Égalités / Sports

Au Zanzibar, les (rares) équipes de foot féminines s'imposent difficilement

Temps de lecture : 2 min

Sur l'île, il est très mal vu de jouer au football quand on est une femme.

Des ballons de football | Maret Hosemann via Flickr CC License by
Des ballons de football | Maret Hosemann via Flickr CC License by

Alors que l'équipe de France doit fournir un dernier effort ce dimanche, le New York Times a fait un tour au Zanzibar, où une poignée de femmes jouent au football, et ce en dépit de la pression sociale.

Selon Hassan Tawakal, membre du Conseil des Sports de l'archipel, «le foot est un sport d'hommes». «Certaines équipes ne donnent pas de bons modèles aux femmes, poursuit-il, la plupart des entraîneurs disent que les joueuses ne sont pas disciplinées.»

Pourtant, comme dans beaucoup de pays du monde, le football est extrêmement populaire en Tanzanie et au Zanzibar. Mais il est réservé aux hommes. Cette interdiction tacite n'empêche cependant pas certaines femmes de toucher au ballon rond. Elles commencent la plupart du temps dans la rue, décrit le New York Times, mais au fil des années, six équipes se sont créées sur l'île, et forment une petite ligue.

Elles sont toutefois «loin d'avoir le soutien du Gouvernement». Quant aux joueuses, elles doivent bien souvent affronter les critiques de leur famille et de leurs proches, quand ceux-ci ne les accusent pas d'être homosexuelles. C'est effectivement une forte croyance au Zanzibar: une femme qui joue au foot est forcément gay. Une insinuation qui, «au-delà de la rumeur, peut être grave» dans ce pays, relève le New York Times.

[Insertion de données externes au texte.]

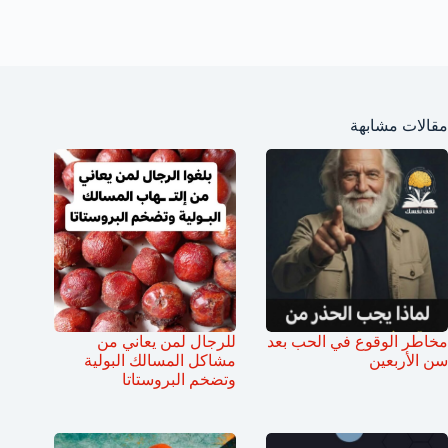
مقالات مشابهة
مخاطر الوقوع في الحب بعد
للرجال لمن يعاني من
سن الأربعين
مشاكل المسالك البولية
وتضخم البروستاتا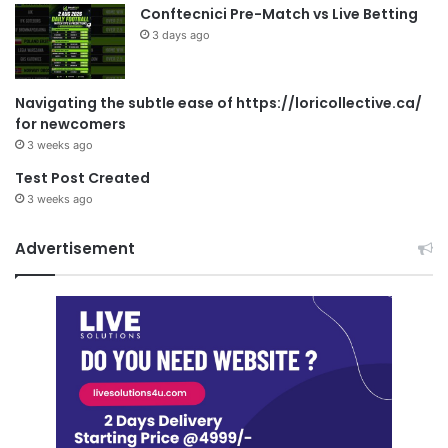
Conftecnici Pre-Match vs Live Betting
3 days ago
Navigating the subtle ease of https://loricollective.ca/
for newcomers
3 weeks ago
Test Post Created
3 weeks ago
Advertisement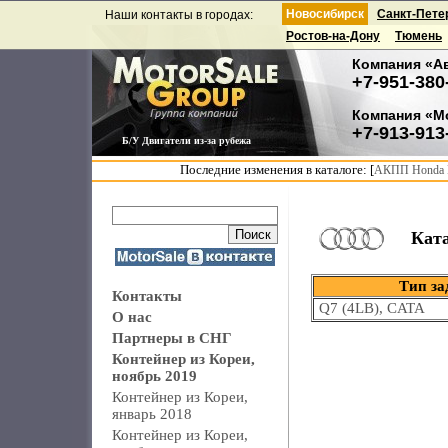
Новосибирск
Санкт-Пете
Наши контакты в городах:
Ростов-на-Дону
Тюмень
Компания «А
+7-951-380
Компания «М
+7-913-913
Б/У Двигатели из-за рубежа
Последние изменения в каталоге: [
АКПП Honda F
Ката
Тип за
Контакты
Q7 (4LB), CATA
О нас
Партнеры в СНГ
Контейнер из Кореи,
ноябрь 2019
Контейнер из Кореи,
январь 2018
Контейнер из Кореи,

La Tanzanie compte en effet parmi les 38 pays africains -sur 54- où l'homosexualité est illégale. La section 153 du Code pénal du Zanzibar interdit même explicitement le lesbianisme -ce que ne fait pas la législation tanzanienne- et prévoit cinq ans de prison ainsi qu'une amende en cas de relations homosexuelles entre femmes.

Les rumeurs qui pèsent sur les footballeuses peuvent donc avoir de graves conséquences. De peur de voir leurs équipes supprimées, les dirigeants des équipes veillent même à faire taire ces ragots, raconte le New York Times; c'est ainsi que l'entraîneuse d'une équipe a préféré renvoyer l'un de ces joueuses, qu'elle pensait gay...

Malgré ces clichés, sur leur île, les joueuses du Zanzibar gardent espoir qu'un jour, le Gouvernement leur accordera «la même reconnaissance et le même soutien qu'à l'équipe masculine».